• [PROBLEM DESCRIPTION] For each line below that includes the string "Việt", show the whole line.

• [DATASET ENTRIES]
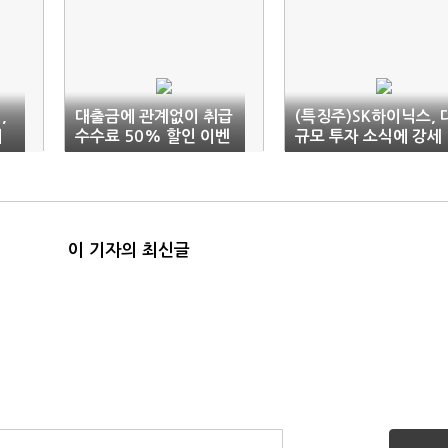
,
대출금에 관계없이 취급
(특징주)SK하이닉스, 
에
수수료 50% 할인 이벤
규모 투자 소식에 강세
트!
이 기자의 최신글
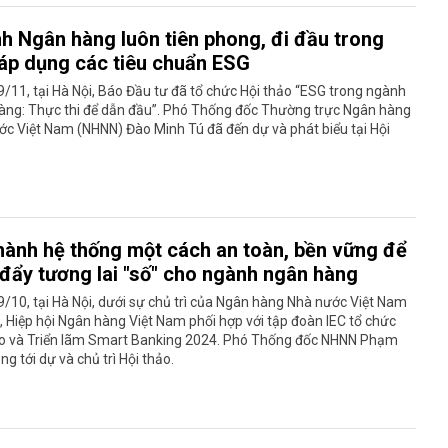
h Ngân hàng luôn tiên phong, đi đầu trong
 áp dụng các tiêu chuẩn ESG
/11, tại Hà Nội, Báo Đầu tư đã tổ chức Hội thảo “ESG trong ngành
àng: Thực thi để dẫn đầu”. Phó Thống đốc Thường trực Ngân hàng
c Việt Nam (NHNN) Đào Minh Tú đã đến dự và phát biểu tại Hội
hành hệ thống một cách an toàn, bền vững để
 đẩy tương lai "số" cho ngành ngân hàng
/10, tại Hà Nội, dưới sự chủ trì của Ngân hàng Nhà nước Việt Nam
 Hiệp hội Ngân hàng Việt Nam phối hợp với tập đoàn IEC tổ chức
ảo và Triển lãm Smart Banking 2024. Phó Thống đốc NHNN Phạm
ng tới dự và chủ trì Hội thảo.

• [WRITTEN SOLUTION]
c Việt Nam (NHNN) Đào Minh Tú đã đến dự và phát biểu tại Hội
/10, tại Hà Nội, dưới sự chủ trì của Ngân hàng Nhà nước Việt Nam
 Hiệp hội Ngân hàng Việt Nam phối hợp với tập đoàn IEC tổ chức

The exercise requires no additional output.